Ah ! seigneur, est-il possible enfin que je vous voie, que je vous parle ?

frédéric.

Oui, la fortune l’a permis. — Que faisais-tu là ?

roberto.

J’étais là avec ce grossier animal que l’on a renfermé dans la tour en votre lieu et place. Jamais je n’ai rien vu de plus stupide.
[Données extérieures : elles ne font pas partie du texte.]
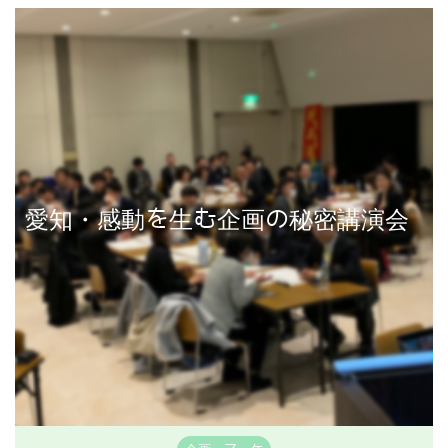
講演事例を見る
愛知・感動を生む企画の秘密講演会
Il dit que tout ce qu’il voit ce sont des rêves.

frédéric.

Et il n’a pas tort.

roberto.

Et en même temps il se figure qu’il est un prince, lui un manant, un rustre !

frédéric.

Qu’importe, Roberto ? qu’importe ce qu’il est effectivement, pour qu’il ait de la vanité de ce qu’il croit être ? Pour les hommes, les honneurs, les grandeurs ne consistent pas dans la réalité du titre, mais dans l’opinion des autres.

roberto.

C’est qu’encore il s’avise de me commander ! Fort bien ; je lui obéirai tant que nous serons devant du monde ; mais une fois nous deux seuls, c’est moi qui commanderai à mon tour !

frédéric.

Laissons là ces folies.

roberto.

Oh ! quand nous serons seuls, je prendrai ma revanche.

frédéric.

Que fait-il en ce moment ?

roberto.

Il ronfle comme quatre. Il voulait se coucher ; mais en voyant le lit si riche et si élégant, il a été saisi d’une sorte de respect, et il s’est mis à dormir par terre.